## Task brief
Below this line is a set of entries; quote exactly the lines from the line that contains "Для ландшафтної і архітектурної зйомки." to the line that contains "Діаметр фільтра - 49 мм.", both lines included.
::: Records for the task
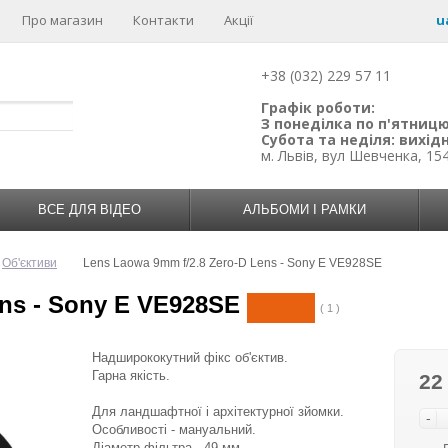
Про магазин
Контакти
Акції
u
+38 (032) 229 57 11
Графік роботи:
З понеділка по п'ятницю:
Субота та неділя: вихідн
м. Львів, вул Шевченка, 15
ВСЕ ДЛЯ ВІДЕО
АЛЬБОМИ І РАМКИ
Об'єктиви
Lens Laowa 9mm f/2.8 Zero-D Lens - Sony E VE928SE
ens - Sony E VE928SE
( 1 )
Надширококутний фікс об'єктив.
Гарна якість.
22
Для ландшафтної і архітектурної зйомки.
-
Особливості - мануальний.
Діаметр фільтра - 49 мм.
::::::
::: Records for the task
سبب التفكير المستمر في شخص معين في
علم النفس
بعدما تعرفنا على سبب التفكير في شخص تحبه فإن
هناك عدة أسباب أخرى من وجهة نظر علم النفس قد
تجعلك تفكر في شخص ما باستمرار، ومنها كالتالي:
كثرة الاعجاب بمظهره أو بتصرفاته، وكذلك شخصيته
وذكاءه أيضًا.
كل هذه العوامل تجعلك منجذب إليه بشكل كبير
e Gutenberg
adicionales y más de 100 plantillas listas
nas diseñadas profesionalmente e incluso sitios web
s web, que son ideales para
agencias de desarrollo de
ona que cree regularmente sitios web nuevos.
::::::
## Finished exercise
Для ландшафтної і архітектурної зйомки.
-
Особливості - мануальний.
Діаметр фільтра - 49 мм.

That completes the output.